Incendies potentiels, acteurs locaux sur le qui‑vive
La canicule qui frappe la Seine‑Maritime pose un choix délicat aux élus : maintenir les célébrations du 14 juillet ou annuler par précaution pour réduire le risque d'incendie. En l'absence d'un arrêté préfectoral général interdisant les spectacles pyrotechniques, la décision est rendue au cas par cas par les mairies, en concertation avec les artificiers responsables des tirs.
Pour les professionnels, cette incertitude est lourde de conséquences. Guillaume Lebourg, artificier originaire de Dieppe, craint un effet domino d'annulations qui pèserait sur les petites structures comme sur les grands opérateurs : préparation technique, transport, mobilisation d'équipes et démarches administratives sont engagés des jours à l'avance et génèrent des coûts non négligeables.
« On ne sait pas comment le préfet peut continuer à autoriser les feux d’artifice alors que le terrain est de plus en plus sec »

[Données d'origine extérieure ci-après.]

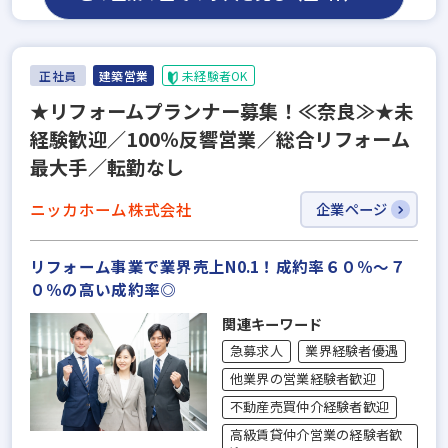
正社員
建築営業
未経験者OK
★リフォームプランナー募集！≪奈良≫★未
経験歓迎／100％反響営業／総合リフォーム
最大手／転勤なし
ニッカホーム株式会社
企業ページ
リフォーム事業で業界売上N0.1！成約率６０％～７
０％の高い成約率◎
関連キーワード
急募求人
業界経験者優遇
他業界の営業経験者歓迎
不動産売買仲介経験者歓迎
高級賃貸仲介営業の経験者歓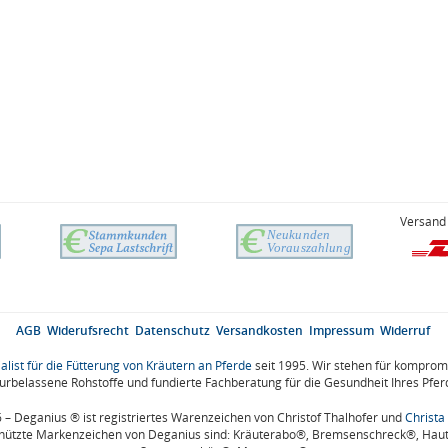
Versand 
AGB
Widerufsrecht
Datenschutz
Versandkosten
Impressum
Widerruf
alist für die Fütterung von Kräutern an Pferde
seit 1995. Wir stehen für kompromi
urbelassene Rohstoffe und fundierte Fachberatung für die Gesundheit Ihres Pfer
– Deganius ® ist registriertes Warenzeichen von Christof Thalhofer und
Christa
hützte Markenzeichen von Deganius sind: Kräuterabo®, Bremsenschreck®, Hau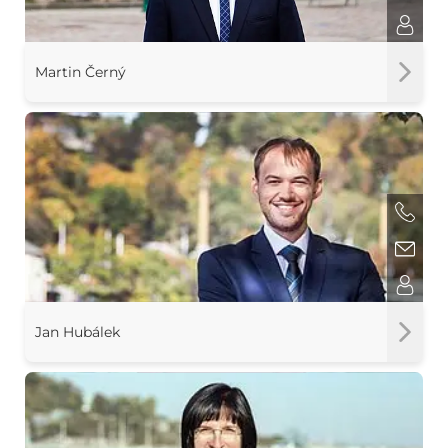
Martin Černý
Jan Hubálek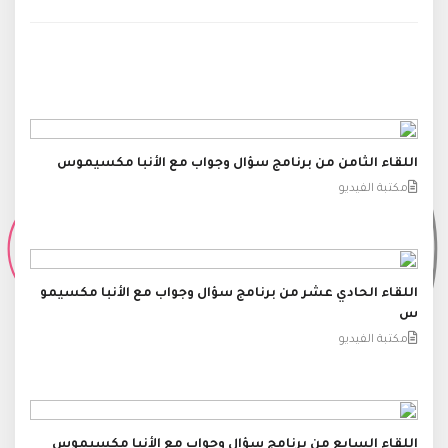
اللقاء الثامن من برنامج سؤال وجواب مع الأنبا مكسيموس
مكتبة الفيديو
اللقاء الحادي عشر من برنامج سؤال وجواب مع الأنبا مكسيمو
س
مكتبة الفيديو
اللقاء السابع من برنامج سؤال وجواب مع الأنبا مكسيموس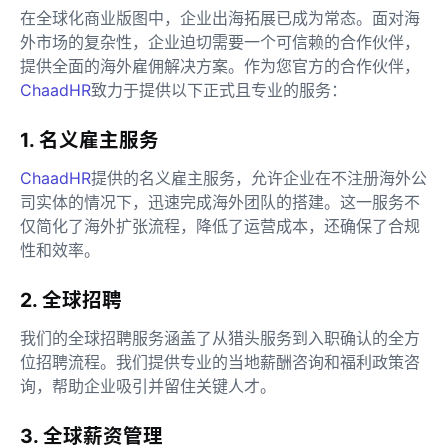
在全球化商业版图中，企业出海拓展已成为常态。面对海
外市场的复杂性，企业迫切需要一个可信赖的合作伙伴，
提供全面的海外雇佣解决方案。作为您官方的合作伙伴，
ChaadHR
致力于提供以下正式且专业的服务：
1. 名义雇主服务
ChaadHR
提供的名义雇主服务，允许企业在不注册海外公
司实体的情况下，迅速完成海外团队的搭建。这一服务不
仅简化了海外扩张流程，降低了运营成本，还确保了合规
性和效率。
2. 全球招聘
我们的全球招聘服务涵盖了从猎头服务到入职确认的全方
位招聘流程。我们提供专业的当地薪酬咨询和福利政策咨
询，帮助企业吸引并留住关键人才。
3. 全球薪资管理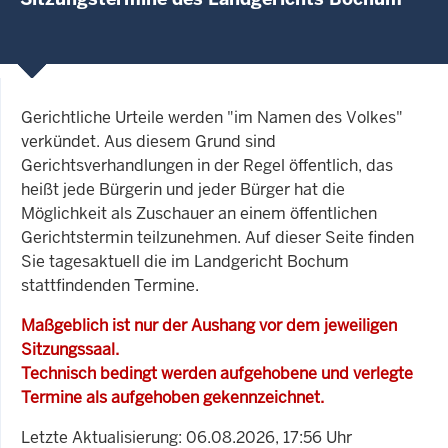
Gerichtliche Urteile werden "im Namen des Volkes"
verkündet. Aus diesem Grund sind
Gerichtsverhandlungen in der Regel öffentlich, das
heißt jede Bürgerin und jeder Bürger hat die
Möglichkeit als Zuschauer an einem öffentlichen
Gerichtstermin teilzunehmen. Auf dieser Seite finden
Sie tagesaktuell die im Landgericht Bochum
stattfindenden Termine.
Maßgeblich ist nur der Aushang vor dem jeweiligen
Sitzungssaal.
Technisch bedingt werden aufgehobene und verlegte
Termine als aufgehoben gekennzeichnet.
Letzte Aktualisierung: 06.08.2026, 17:56 Uhr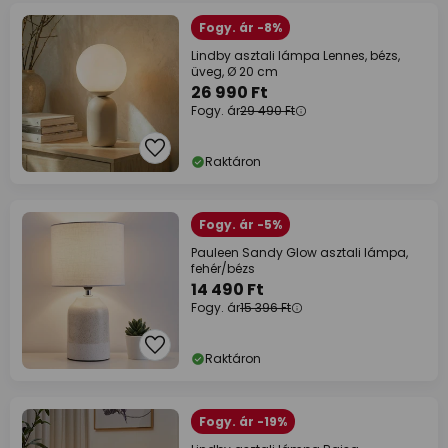
Fogy. ár -8%
Lindby asztali lámpa Lennes, bézs,
üveg, Ø 20 cm
26 990 Ft
Fogy. ár
29 490 Ft
Raktáron
Fogy. ár -5%
Pauleen Sandy Glow asztali lámpa,
fehér/bézs
14 490 Ft
Fogy. ár
15 396 Ft
Raktáron
Fogy. ár -19%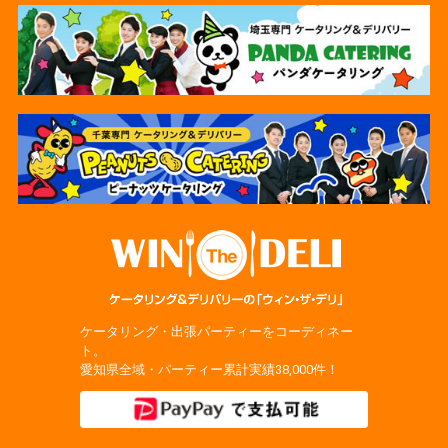
ケータリング・出張パーティーをコーディネー
ト。
愛知県全域・パーティー累計実績38,000件！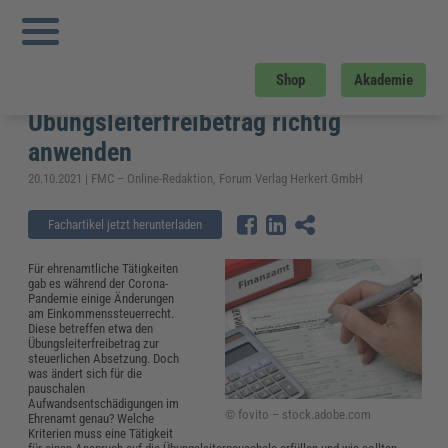
Sie sind hier:
Startseite
»
Fachwissen
»
Kommunales
»
Übungsleiterpauschale:
Gesetzesgrundlage zum Übungsleiterfreibetrag richtig anwenden
Übungsleiterpauschale:
Shop
Akademie
Gesetzesgrundlage zum
Übungsleiterfreibetrag richtig
anwenden
20.10.2021 | FMC – Online-Redaktion, Forum Verlag Herkert GmbH
Fachartikel jetzt herunterladen
Für ehrenamtliche Tätigkeiten
gab es während der Corona-
Pandemie einige Änderungen
am Einkommenssteuerrecht.
Diese betreffen etwa den
Übungsleiterfreibetrag zur
steuerlichen Absetzung. Doch
was ändert sich für die
pauschalen
Aufwandsentschädigungen im
© fovito – stock.adobe.com
Ehrenamt genau? Welche
Kriterien muss eine Tätigkeit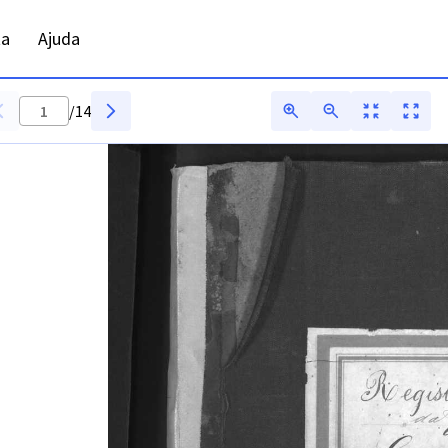
ta
Ajuda
/
14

Dans ce contexte, la décision prise par une collectivité influence souvent ses voisines : une annulation peut en entraîner d'autres. L'artificier redoute particulièrement une série d'annulations annoncées ou confirmées la matinée du 13 juillet, au moment où la logistique est déjà engagée.
Le risque n'est pas identique sur tous les sites. Certains lieux présentent des conditions plus favorables : en bord de mer, comme à Dieppe, ou à proximité de plans d'eau tels qu'à Arques‑la‑Bataille, l'humidité ambiante réduit le danger. À l'inverse, les tirs prévus au‑dessus de pelouses asséchées — terrains de foot ou espaces verts exposés — augmentent notablement le risque d'incendie lorsque les températures s'installent depuis plusieurs jours.
- Décision locale : pas d'interdiction générale pour l'instant, les mairies tranchent.
- Risques variables : bord de mer et plans d'eau plus sûrs que pelouses sèches.
- Conséquences économiques : annulations tardives pèsent sur le chiffre d'affaires des artificiers.
| Sites cités | Situation |
|---|---|
| Dieppe | Feu tiré proche de la mer, conditions jugées plus favorables |
| Arques‑la‑Bataille | Proximité d'un lac, conditions plus sûres |
| Terrains de foot et pelouses | Risque accru en cas de sol très sec |
À quelques jours du 14 juillet, les maires doivent donc arbitrer entre la tradition républicaine et la sécurité. Pour les habitants, il s'agit surtout d'être attentifs aux messages officiels de leur commune : annulation, report ou maintien conditionnel peuvent être annoncés à tout moment selon l'évolution des températures et des indices de sécheresse.
Au‑delà du débat local, cette situation illustre la façon dont les épisodes de chaleur prolongée perturbent manifestations culturelles et économiques, et mettent en lumière la fragilité des calendriers festifs face au changement climatique.